**What is being asked**
Taking the entries below, transcribe only the lines starting with the one with "Доставка по Владимиру." and going on through the one with "Amazonský prales právem", exactly as written, without the pictures.

[Material supplied — start]

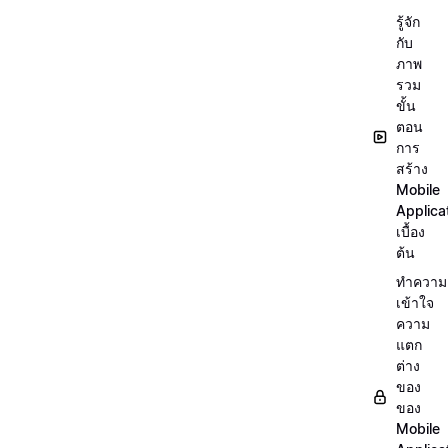
รู้จัก
กับ
ภาพ
รวม
ขั้น
ตอน
การ
สร้าง
Mobile
Applica
เบื้อง
ต้น
ทำความ
เข้าใจ
ความ
แตก
ต่าง
ของ
ของ
Mobile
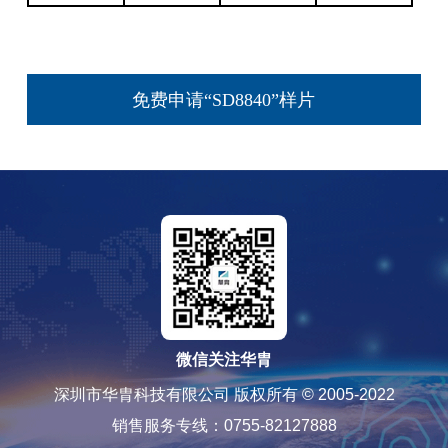
免费申请“SD8840”样片
微信关注华胄
深圳市华胄科技有限公司 版权所有 © 2005-2022
销售服务专线：0755-82127888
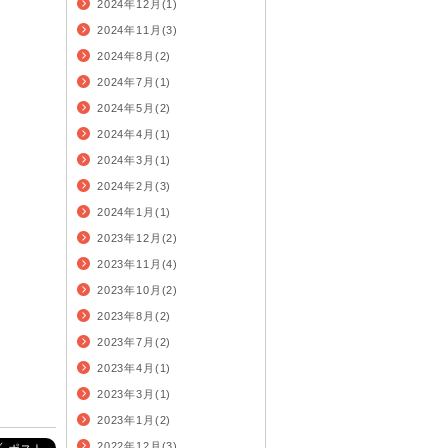
2024年12月(1)
2024年11月(3)
2024年8月(2)
2024年7月(1)
2024年5月(2)
2024年4月(1)
2024年3月(1)
2024年2月(3)
2024年1月(1)
2023年12月(2)
2023年11月(4)
2023年10月(2)
2023年8月(2)
2023年7月(2)
2023年4月(1)
2023年3月(1)
2023年1月(2)
2022年12月(3)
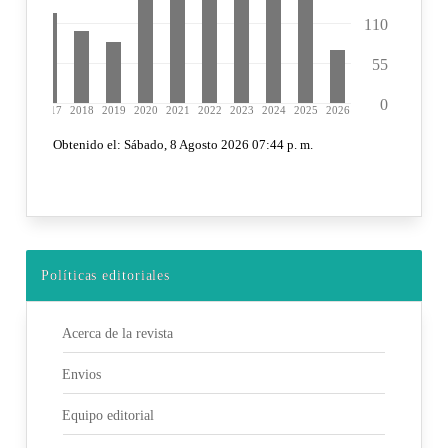
Políticas editoriales
Acerca de la revista
Envios
Equipo editorial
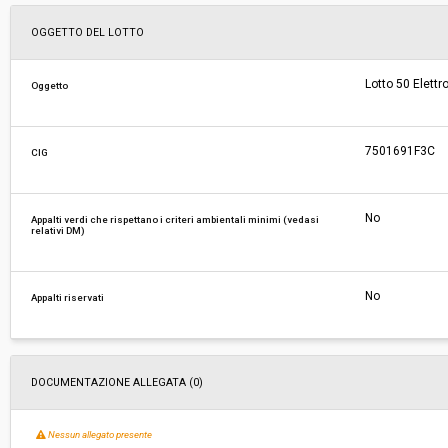
Svolgimento:
Gara in busta chiusa
OGGETTO DEL LOTTO
Responsabile attuale:
ESTAR - ENTE DI SUPPORTO TECNICO AMMINI
Lotto 50 Elettr
Oggetto
REGIONALE - AREA FARMACI, DIAGNOSTICI E 
MEDICI
7501691F3C
CIG
No
Appalti verdi che rispettano i criteri ambientali minimi (vedasi
relativi DM)
No
Appalti riservati
DOCUMENTAZIONE ALLEGATA (0)
Nessun allegato presente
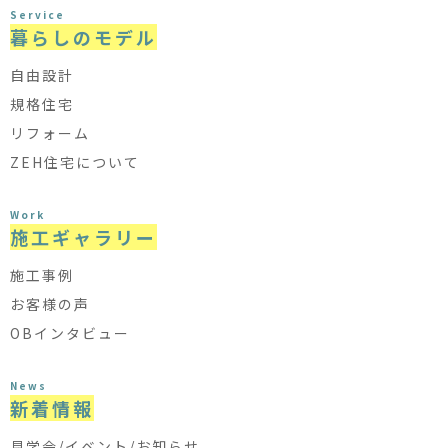
Service
暮らしのモデル
自由設計
規格住宅
リフォーム
ZEH住宅について
Work
施工ギャラリー
施工事例
お客様の声
OBインタビュー
News
新着情報
見学会/イベント/お知らせ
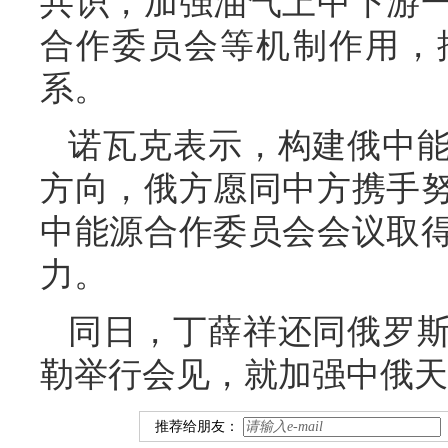
共识，加强油气上中下游
合作委员会等机制作用，
系。
诺瓦克表示，构建俄中
方向，俄方愿同中方携手
中能源合作委员会会议取
力。
同日，丁薛祥还同俄罗
勒举行会见，就加强中俄天
推荐给朋友：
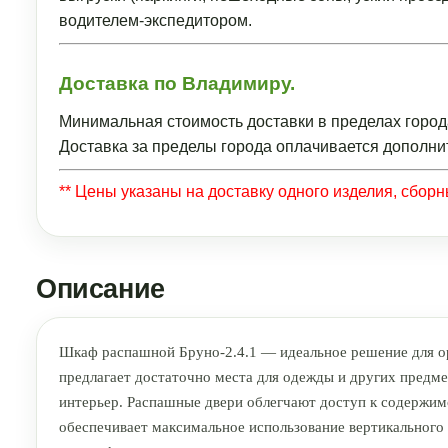
водителем-экспедитором.
Доставка по Владимиру.
Минимальная стоимость доставки в пределах город
Доставка за пределы города оплачивается дополни
** Цены указаны на доставку одного изделия, сбор
Описание
Шкаф распашной Бруно-2.4.1 — идеальное решение для ор
предлагает достаточно места для одежды и других предме
интерьер. Распашные двери облегчают доступ к содержимо
обеспечивает максимальное использование вертикального 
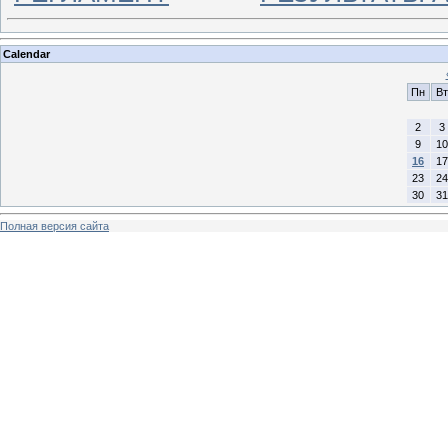
Calendar
Пн
Вт
2
3
9
10
16
17
23
24
30
31
Полная версия сайта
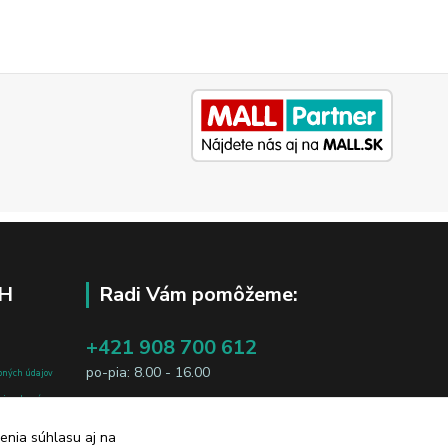
H
Radi Vám pomôžeme:
+421 908 700 612
po-pia: 8.00 - 16.00
bných údajov
j osobe, sú
business@jtf.sk
sobných údajov
enia súhlasu aj na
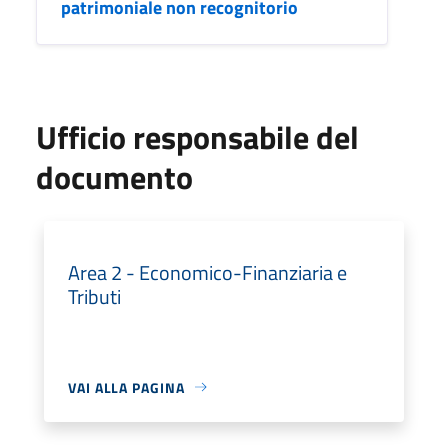
patrimoniale non recognitorio
Ufficio responsabile del
documento
Area 2 - Economico-Finanziaria e
Tributi
VAI ALLA PAGINA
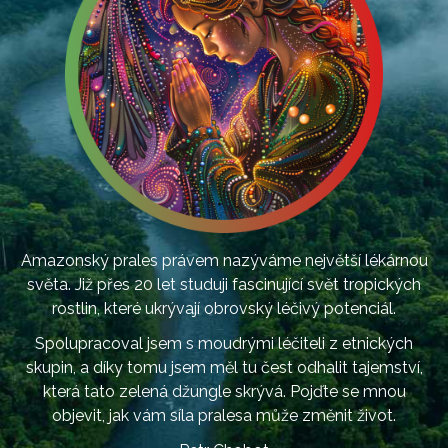
Amazonský prales právem nazýváme největší lékárnou
světa. Již přes 20 let studuji fascinující svět tropických
rostlin, které ukrývají obrovský léčivý potenciál.
Spolupracoval jsem s moudrými léčiteli z etnických
skupin, a díky tomu jsem měl tu čest odhalit tajemství,
která tato zelená džungle skrývá. Pojďte se mnou
objevit, jak vám síla pralesa může změnit život.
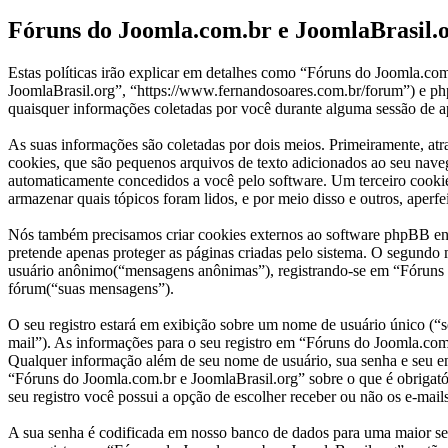
Fóruns do Joomla.com.br e JoomlaBrasil.or
Estas políticas irão explicar em detalhes como “Fóruns do Joomla.c
JoomlaBrasil.org”, “https://www.fernandosoares.com.br/forum”) e
quaisquer informações coletadas por você durante alguma sessão de a
As suas informações são coletadas por dois meios. Primeiramente, a
cookies, que são pequenos arquivos de texto adicionados ao seu naveg
automaticamente concedidos a você pelo software. Um terceiro cookie
armazenar quais tópicos foram lidos, e por meio disso e outros, aperfe
Nós também precisamos criar cookies externos ao software phpBB en
pretende apenas proteger as páginas criadas pelo sistema. O segundo
usuário anônimo(“mensagens anônimas”), registrando-se em “Fóruns do
fórum(“suas mensagens”).
O seu registro estará em exibição sobre um nome de usuário único (“se
mail”). As informações para o seu registro em “Fóruns do Joomla.com.
Qualquer informação além de seu nome de usuário, sua senha e seu end
“Fóruns do Joomla.com.br e JoomlaBrasil.org” sobre o que é obrigatór
seu registro você possui a opção de escolher receber ou não os e-mai
A sua senha é codificada em nosso banco de dados para uma maior segu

[Material supplied — finish]

**Task response**
Доставка по Владимиру.
Минимальная стоимость доставки в пределах город
Доставка за пределы города оплачивается дополни
** Цены указаны на доставку одного изделия, сбор
Описание
Шкаф распашной Бруно-2.4.1 — идеальное решение для ор
предлагает достаточно места для одежды и других предме
интерьер. Распашные двери облегчают доступ к содержимо
обеспечивает максимальное использование вертикального 
Calendar
Пн
Вт
2
3
9
10
16
17
23
24
30
31
Полная версия сайта
H
Radi Vám pomôžeme:
+421 908 700 612
po-pia: 8.00 - 16.00
bných údajov
j osobe, sú
business@jtf.sk
sobných údajov
enia súhlasu aj na
patrimoniale non recognitorio
Ufficio responsabile del
documento
Area 2 - Economico-Finanziaria e
Tributi
VAI ALLA PAGINA
Amazonský prales právem nazýváme největší lékárnou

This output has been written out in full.